(DATA EXCERPTS)
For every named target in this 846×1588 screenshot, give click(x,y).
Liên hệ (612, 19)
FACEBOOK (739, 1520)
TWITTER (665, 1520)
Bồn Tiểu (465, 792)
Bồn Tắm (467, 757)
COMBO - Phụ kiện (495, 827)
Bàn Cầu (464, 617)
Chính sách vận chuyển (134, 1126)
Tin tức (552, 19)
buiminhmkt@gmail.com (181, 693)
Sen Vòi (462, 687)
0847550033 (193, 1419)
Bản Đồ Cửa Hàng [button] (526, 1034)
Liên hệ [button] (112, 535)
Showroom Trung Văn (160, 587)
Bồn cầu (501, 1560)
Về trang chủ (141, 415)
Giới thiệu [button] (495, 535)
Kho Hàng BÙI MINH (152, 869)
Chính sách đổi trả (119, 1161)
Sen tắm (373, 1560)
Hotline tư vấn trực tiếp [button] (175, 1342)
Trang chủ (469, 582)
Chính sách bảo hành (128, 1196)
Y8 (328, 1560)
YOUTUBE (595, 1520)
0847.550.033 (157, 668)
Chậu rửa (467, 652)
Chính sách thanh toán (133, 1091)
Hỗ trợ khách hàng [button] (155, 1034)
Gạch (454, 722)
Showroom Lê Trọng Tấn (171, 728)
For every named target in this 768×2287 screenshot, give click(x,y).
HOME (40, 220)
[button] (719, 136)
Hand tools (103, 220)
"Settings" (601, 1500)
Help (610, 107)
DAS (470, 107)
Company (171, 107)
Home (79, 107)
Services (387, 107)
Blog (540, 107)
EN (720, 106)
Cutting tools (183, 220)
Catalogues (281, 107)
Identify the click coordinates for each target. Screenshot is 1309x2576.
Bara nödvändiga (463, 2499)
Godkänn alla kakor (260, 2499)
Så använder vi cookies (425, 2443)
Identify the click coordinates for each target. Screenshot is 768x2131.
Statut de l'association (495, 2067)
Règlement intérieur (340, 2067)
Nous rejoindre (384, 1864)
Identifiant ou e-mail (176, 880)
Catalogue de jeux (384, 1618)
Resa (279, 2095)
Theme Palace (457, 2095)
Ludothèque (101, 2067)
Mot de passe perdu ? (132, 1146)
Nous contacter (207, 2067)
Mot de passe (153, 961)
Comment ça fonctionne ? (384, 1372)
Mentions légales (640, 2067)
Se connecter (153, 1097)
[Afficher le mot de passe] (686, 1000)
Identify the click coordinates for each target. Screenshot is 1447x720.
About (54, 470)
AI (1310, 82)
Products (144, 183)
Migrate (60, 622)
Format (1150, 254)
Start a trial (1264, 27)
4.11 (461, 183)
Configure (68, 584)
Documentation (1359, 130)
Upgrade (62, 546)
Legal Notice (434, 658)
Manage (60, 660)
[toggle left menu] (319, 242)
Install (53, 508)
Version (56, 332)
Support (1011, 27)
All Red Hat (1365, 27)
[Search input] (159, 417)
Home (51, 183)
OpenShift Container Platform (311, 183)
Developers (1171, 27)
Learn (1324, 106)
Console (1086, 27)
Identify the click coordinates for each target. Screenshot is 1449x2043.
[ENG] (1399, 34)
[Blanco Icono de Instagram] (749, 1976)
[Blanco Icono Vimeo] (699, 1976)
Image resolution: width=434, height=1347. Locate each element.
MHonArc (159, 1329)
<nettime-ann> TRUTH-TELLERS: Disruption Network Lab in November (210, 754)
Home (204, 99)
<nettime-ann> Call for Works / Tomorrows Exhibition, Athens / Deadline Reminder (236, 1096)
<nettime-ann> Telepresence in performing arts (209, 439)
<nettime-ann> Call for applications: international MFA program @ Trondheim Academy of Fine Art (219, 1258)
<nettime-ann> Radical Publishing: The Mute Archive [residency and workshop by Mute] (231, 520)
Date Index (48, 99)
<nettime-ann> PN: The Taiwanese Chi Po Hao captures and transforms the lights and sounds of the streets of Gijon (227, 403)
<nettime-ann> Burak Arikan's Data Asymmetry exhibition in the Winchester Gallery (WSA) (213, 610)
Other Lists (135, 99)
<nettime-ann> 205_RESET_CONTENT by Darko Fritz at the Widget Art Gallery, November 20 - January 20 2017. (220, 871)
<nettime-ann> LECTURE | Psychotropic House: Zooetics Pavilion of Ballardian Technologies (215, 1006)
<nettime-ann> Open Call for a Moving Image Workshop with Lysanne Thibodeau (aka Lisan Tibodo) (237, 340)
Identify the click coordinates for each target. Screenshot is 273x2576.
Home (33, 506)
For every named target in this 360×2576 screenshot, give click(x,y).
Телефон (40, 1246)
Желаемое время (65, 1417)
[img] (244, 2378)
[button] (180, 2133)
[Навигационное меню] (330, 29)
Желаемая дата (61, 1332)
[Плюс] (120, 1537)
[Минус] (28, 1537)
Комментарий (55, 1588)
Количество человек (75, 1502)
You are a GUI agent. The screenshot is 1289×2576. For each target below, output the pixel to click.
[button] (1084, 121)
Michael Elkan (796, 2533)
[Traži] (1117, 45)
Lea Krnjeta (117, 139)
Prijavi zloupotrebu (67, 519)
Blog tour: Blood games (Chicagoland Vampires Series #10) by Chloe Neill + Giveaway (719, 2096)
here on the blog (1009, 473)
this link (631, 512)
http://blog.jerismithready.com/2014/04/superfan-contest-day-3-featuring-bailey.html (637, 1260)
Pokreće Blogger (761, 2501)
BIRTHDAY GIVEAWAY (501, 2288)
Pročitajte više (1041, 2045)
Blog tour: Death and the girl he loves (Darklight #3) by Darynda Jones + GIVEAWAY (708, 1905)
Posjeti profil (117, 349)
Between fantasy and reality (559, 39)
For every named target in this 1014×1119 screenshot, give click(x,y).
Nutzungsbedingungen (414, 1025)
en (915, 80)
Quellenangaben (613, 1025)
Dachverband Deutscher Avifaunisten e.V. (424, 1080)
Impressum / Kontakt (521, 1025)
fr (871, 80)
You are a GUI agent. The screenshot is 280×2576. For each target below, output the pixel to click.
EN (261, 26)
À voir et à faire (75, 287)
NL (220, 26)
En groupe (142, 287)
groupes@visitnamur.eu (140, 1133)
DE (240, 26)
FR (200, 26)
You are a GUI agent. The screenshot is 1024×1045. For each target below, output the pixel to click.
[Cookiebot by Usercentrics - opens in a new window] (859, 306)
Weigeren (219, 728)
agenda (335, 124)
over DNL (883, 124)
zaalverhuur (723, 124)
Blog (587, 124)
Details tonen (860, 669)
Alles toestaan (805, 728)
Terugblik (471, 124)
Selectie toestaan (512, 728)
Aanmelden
(End DATA EXCERPTS)
» WHAT THE EXERCISE ASKS
Copy down each line in the entries that has the word "agent".

» REPLY TO THE EXERCISE
You are a GUI agent. The screenshot is 1289×2576. For each target below, output the pixel to click.
You are a GUI agent. The screenshot is 280×2576. For each target below, output the pixel to click.
You are a GUI agent. The screenshot is 1024×1045. For each target below, output the pixel to click.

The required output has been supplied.